No one says conshumption or assumption though.

Also uninterested and disinterested are two different concepts. Lots of MPs were mangling those recently.

IveGotBillsTheyreMultiplying · 20/12/2019 15:38

Ashumption- bloody autocorrect is a pedant too.

paap1975 · 20/12/2019 15:40

People being pretentious by using French words, which they get wrong.
"restauranteur" is actually "restaurateur" no "n"
"ménage" (household) is not something you exercise your horse round, that would be a "manège"
It's "crème pâtissière" not "crème pâtisserie"
I'm always shouting at the TV during Masterchef!
I could go on

Pannalash · 20/12/2019 15:46

‘Pacific’ instead of ‘Specific’ gives me the rage Xmas Grin

BrownSauceOfCourse · 20/12/2019 15:46

It's "crème pâtissière" not "crème patisserie YES!

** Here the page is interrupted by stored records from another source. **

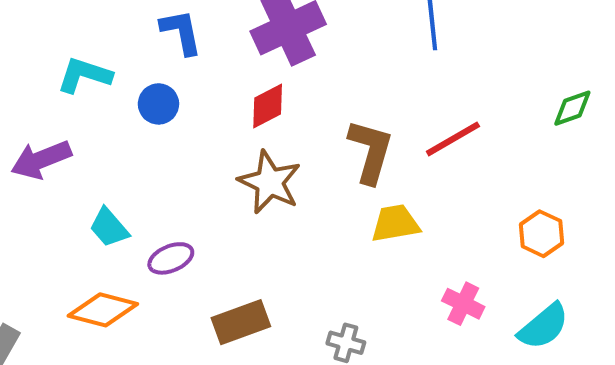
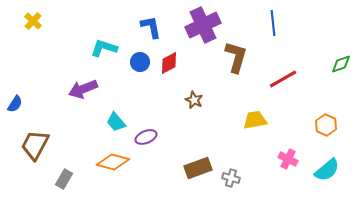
red diamond: (268, 106) -> (169, 63), moved
brown L-shape: (371, 151) -> (236, 57), moved
brown star: (270, 182) -> (194, 100), size x0.6
brown rectangle: (241, 322) -> (198, 168), moved

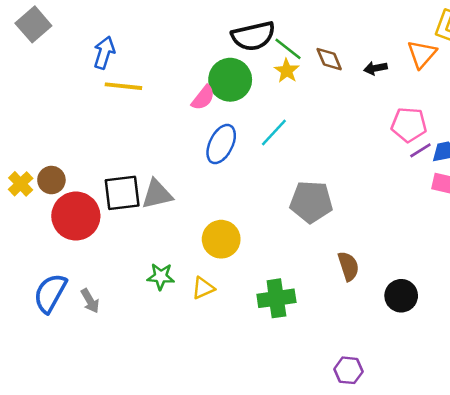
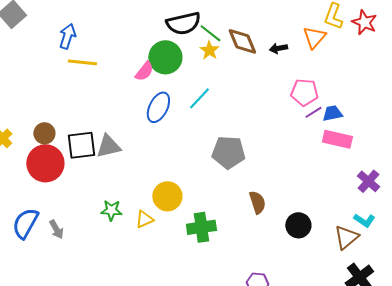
brown diamond: (329, 59) -> (242, 41), size x1.4
brown circle: (51, 180) -> (44, 133), moved
yellow circle: (221, 239) -> (167, 196), moved

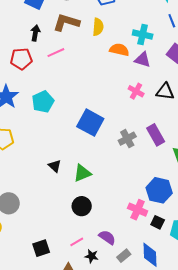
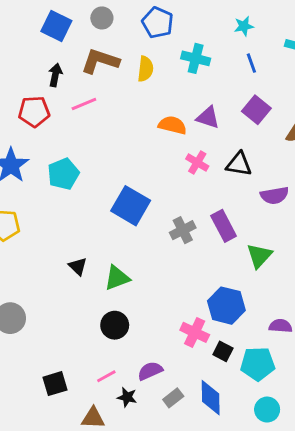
cyan cross: (143, 35) -> (196, 58), moved
orange semicircle: (119, 50) -> (172, 125), moved
purple semicircle: (107, 237) -> (150, 371), turned -60

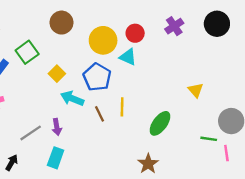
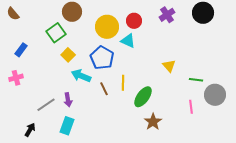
green square: (27, 52) -> (56, 33), moved
yellow triangle: (196, 90) -> (169, 66), moved
green ellipse: (160, 123) -> (143, 97), moved
green line: (209, 139) -> (196, 80), moved
pink line: (226, 153) -> (191, 107), moved
brown star: (148, 164) -> (153, 122), moved

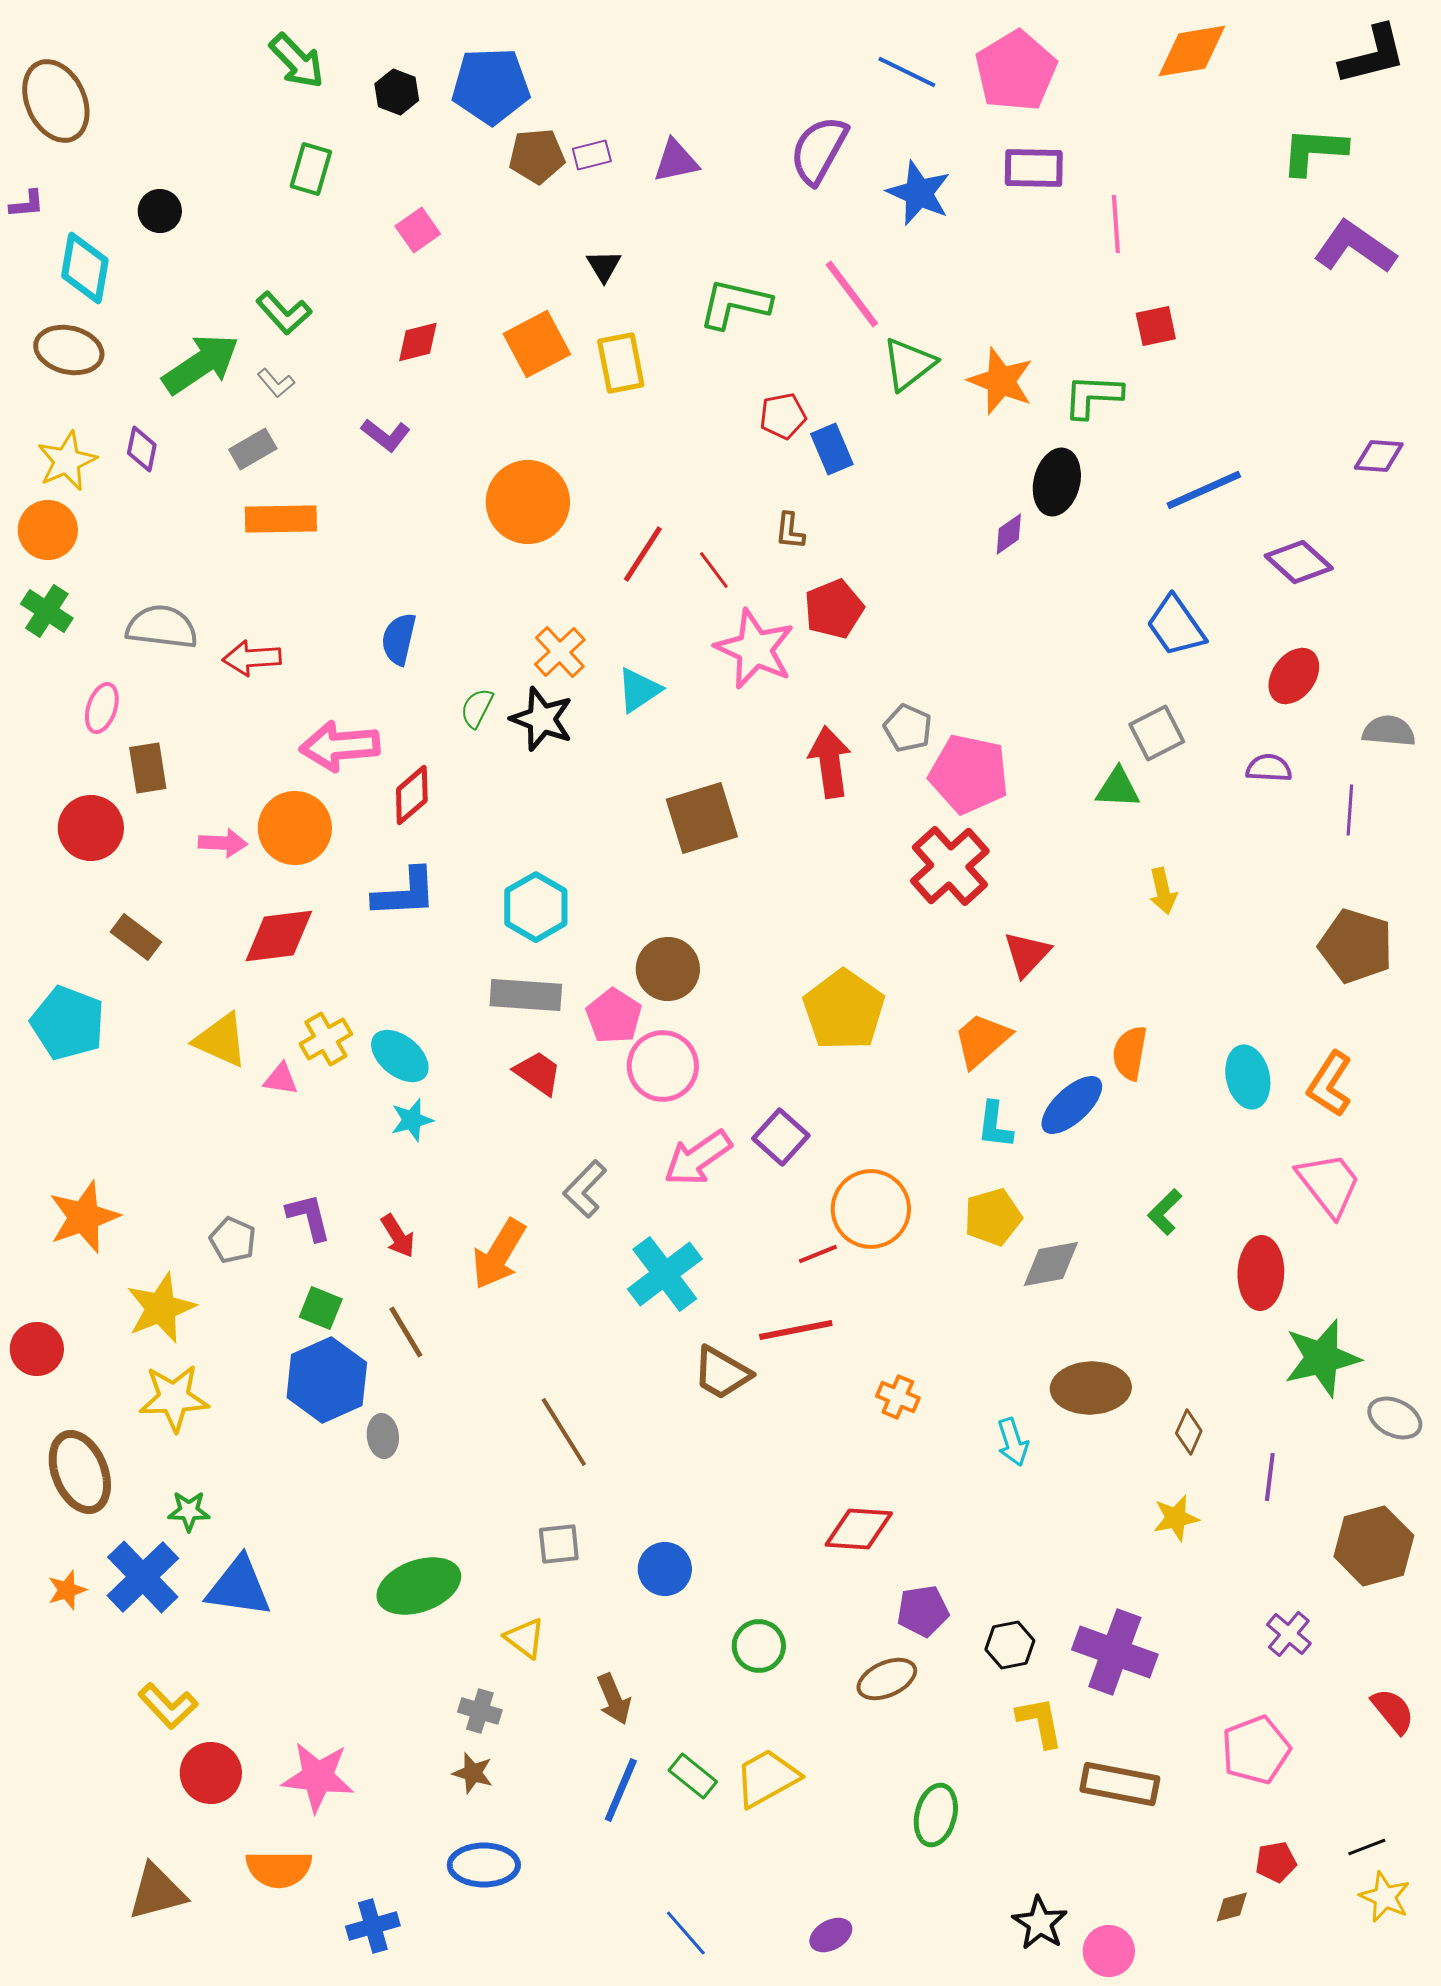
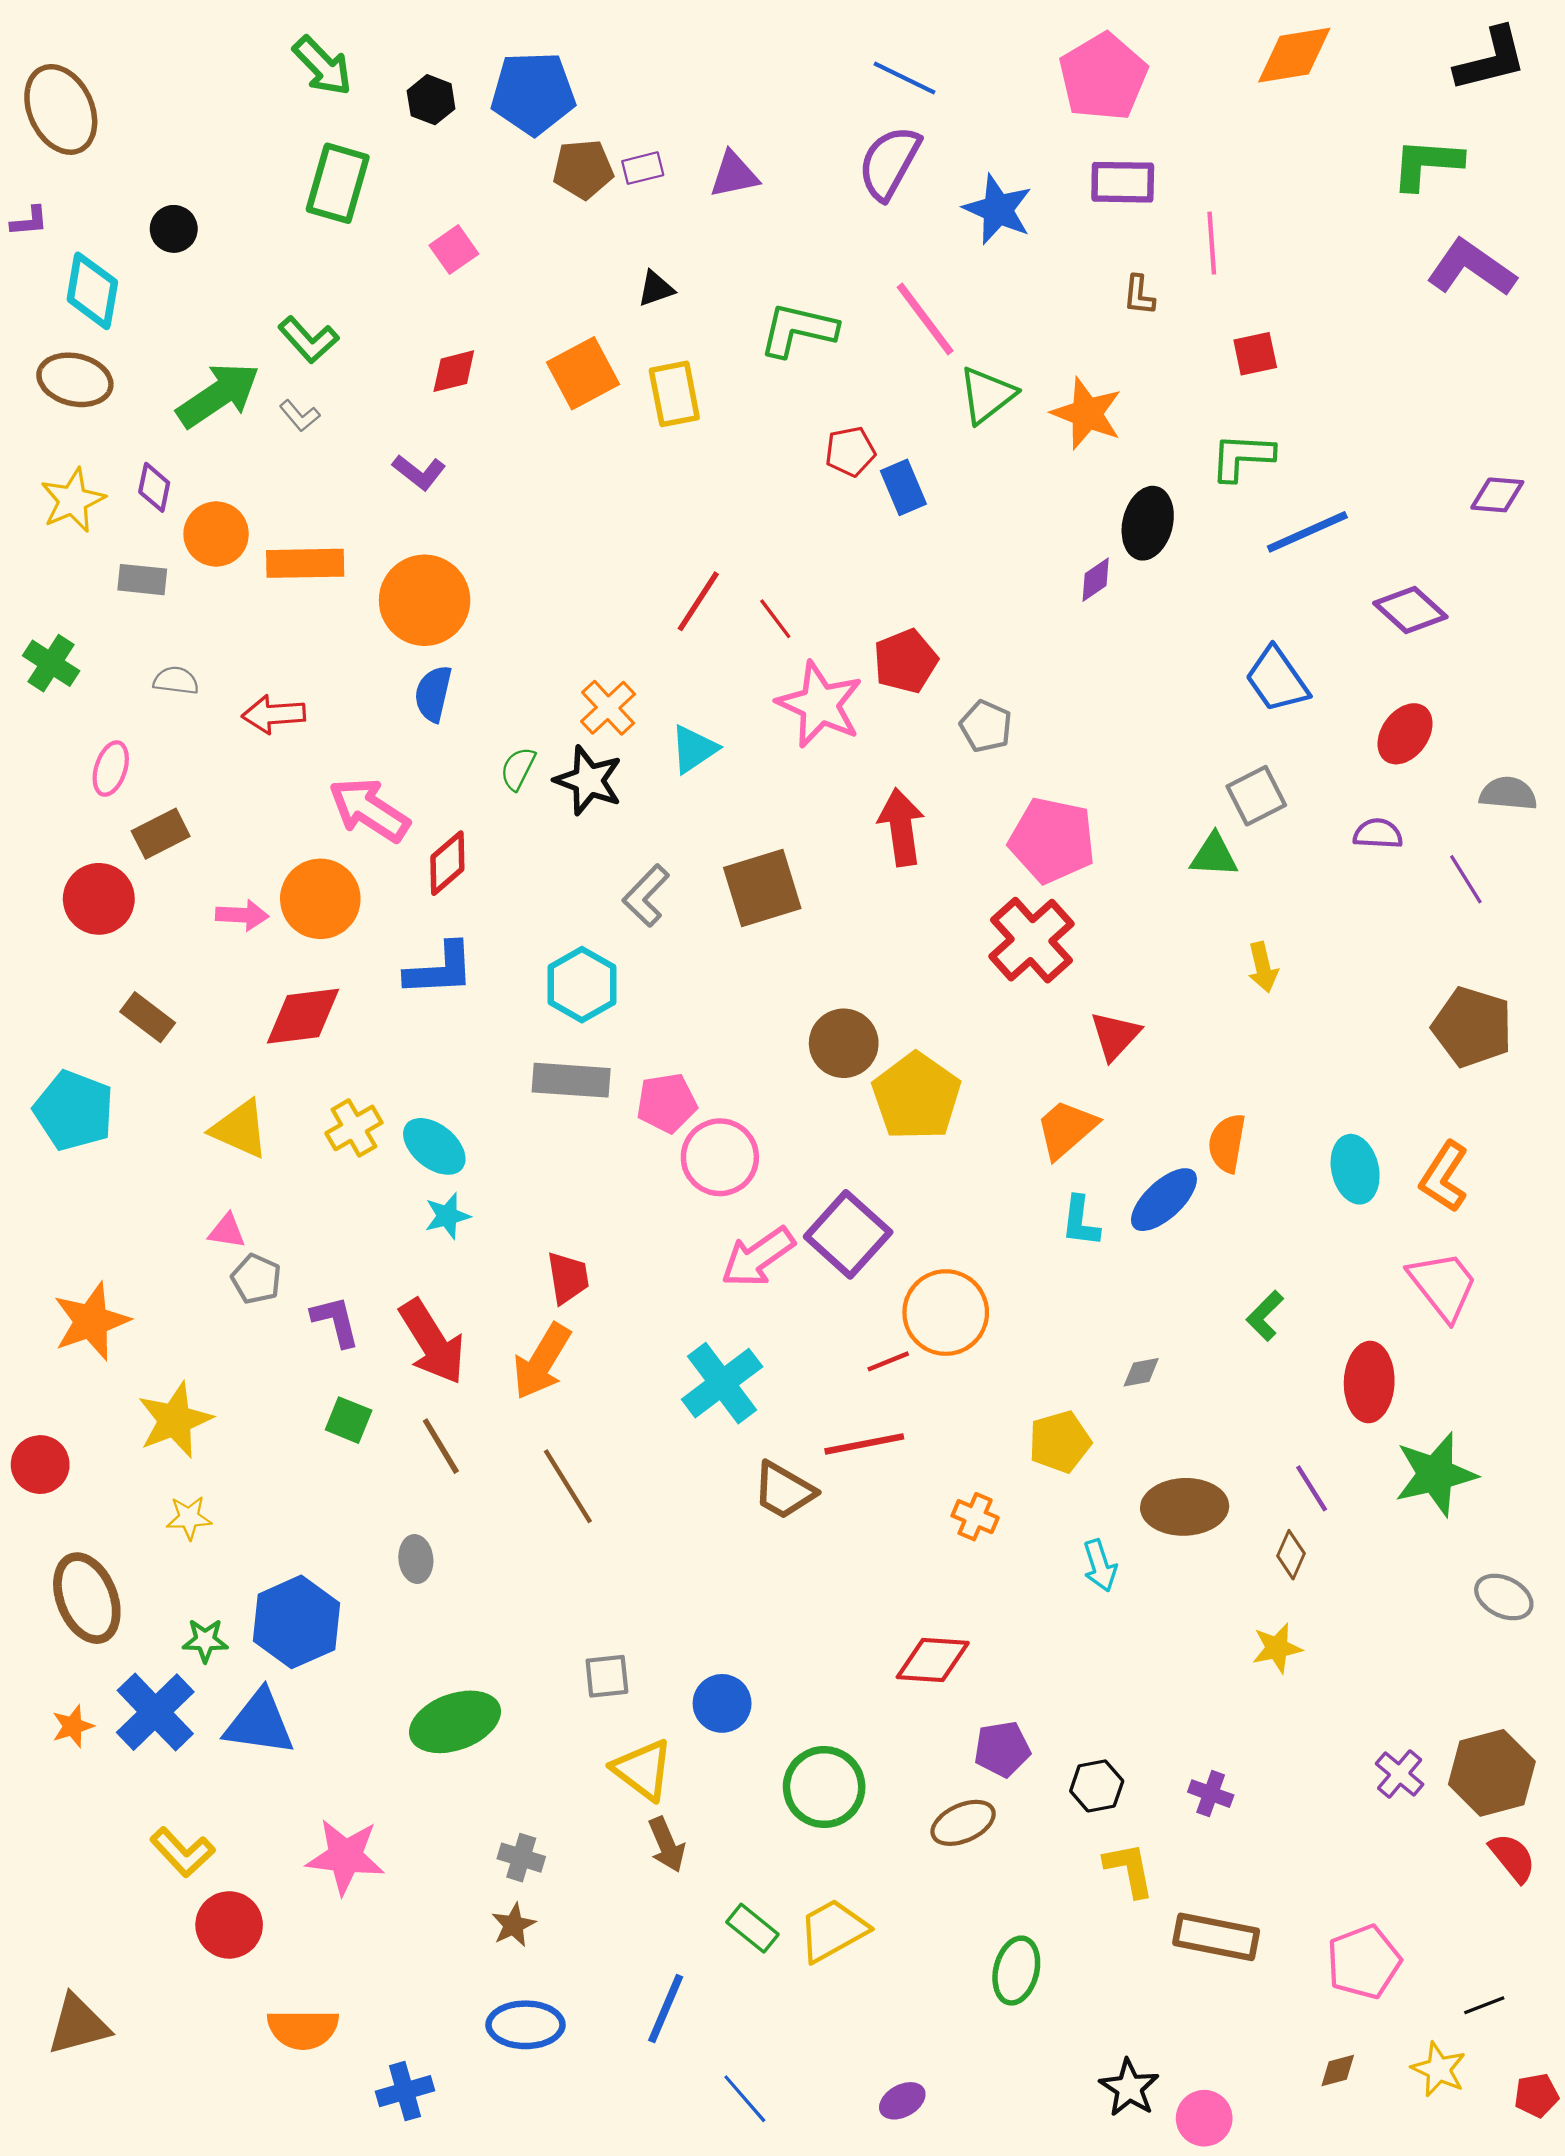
blue line: (907, 72) -> (904, 78), moved
green rectangle: (311, 169) -> (338, 183), size x1.4
black triangle: (604, 266) -> (656, 289), turned 42
green L-shape: (1093, 396) -> (1242, 457), moved
gray rectangle: (253, 449) -> (142, 580), moved, turned 36
orange circle: (528, 502) -> (425, 600), moved
orange circle: (48, 530) -> (216, 534), moved
brown L-shape: (790, 531) -> (1139, 295), moved
gray semicircle: (162, 627) -> (176, 681), size x0.6
gray pentagon: (908, 728) -> (986, 726), moved
pink arrow: (340, 746) -> (369, 810), turned 38
brown rectangle: (148, 768) -> (161, 834), turned 72
purple line: (1350, 810) -> (1466, 879), turned -36
brown circle: (668, 969) -> (844, 1043), moved
pink pentagon: (614, 1016) -> (667, 1103), turned 30
red trapezoid: (538, 1073) -> (568, 1278), moved, turned 46
pink triangle: (281, 1079) -> (227, 1231), moved
purple square: (781, 1137) -> (848, 1234), size x1.4
gray L-shape: (585, 1189) -> (646, 896), moved
yellow pentagon: (993, 1217) -> (1060, 1442), moved
red arrow: (398, 1236) -> (432, 1342), size x1.8
gray pentagon: (233, 1240) -> (256, 1279), moved
gray diamond: (1051, 1264) -> (1141, 1372), size x0.6
blue hexagon: (327, 1380) -> (296, 1622), moved
yellow star: (174, 1398) -> (189, 1518), size x0.6
gray ellipse: (1395, 1418) -> (1504, 1597), moved
brown line: (564, 1432) -> (568, 1486), moved
purple line: (1270, 1477) -> (1312, 1488), moved, turned -39
brown hexagon: (1374, 1546) -> (1492, 1773), moved
yellow triangle: (525, 1638) -> (643, 1770), moved, size x1.4
green circle: (759, 1646) -> (824, 1787), size x1.4
purple cross: (1115, 1652) -> (1211, 1794), size x0.5
pink pentagon: (1256, 1750) -> (1364, 1962), moved
brown star: (473, 1773) -> (514, 1925), turned 30
pink star: (318, 1777) -> (345, 1857), moved
blue line: (621, 1790) -> (666, 2009), moved
red pentagon: (1276, 1862) -> (1536, 2095), moved
brown triangle: (157, 1892) -> (78, 2025), moved
yellow star: (1385, 1897) -> (1439, 2069), moved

Although I don't know if it's worse when they say 'crème pat' instead.

Musmerian · 20/12/2019 15:52

I queued for 30 minutes in a very posh cheese shop. I had to listen to the assistant say slither instead of slither so many times that in the end I had to intervene. She didn’t look very impressed!

SmuggyMcKnobson · 20/12/2019 15:55

Yes, yes, it definitely is worse to say crème pat.

lottiegarbanzo · 20/12/2019 16:08

Oh yes, 'disinterested', as if it sounds better than uninterested, rather than being a totally different thing. That's a real Bou-qet marker, though I think it's spread further and lots of people now believe it's correct.

SpoonBlender · 20/12/2019 16:24

@RiddleyW Holy monkeys! Thanks for the correction, I shall go drink a flat white in shame.

(Expresso is French for Espresso)

ivykaty44 · 20/12/2019 16:27

Unerversity credit

JulyKit · 20/12/2019 16:28

I listened to a fairly pompous barrister saying 'disinterested' when he meant 'uninterested' the other day.
I smiled benignly and felt annoyed.

MattBerrysHair · 20/12/2019 16:31

PAPrika instead of papREEka. I let it disproportionately irritate me. Dp and I argue about this. Is the first an Americanism? I'd never heard it pronounced this way before meeting him.

80sMum · 20/12/2019 16:38

I hate it it when people get the emphasis wrong and say CONtribute and DIStribute instead of conTRIBute and disTRIBute!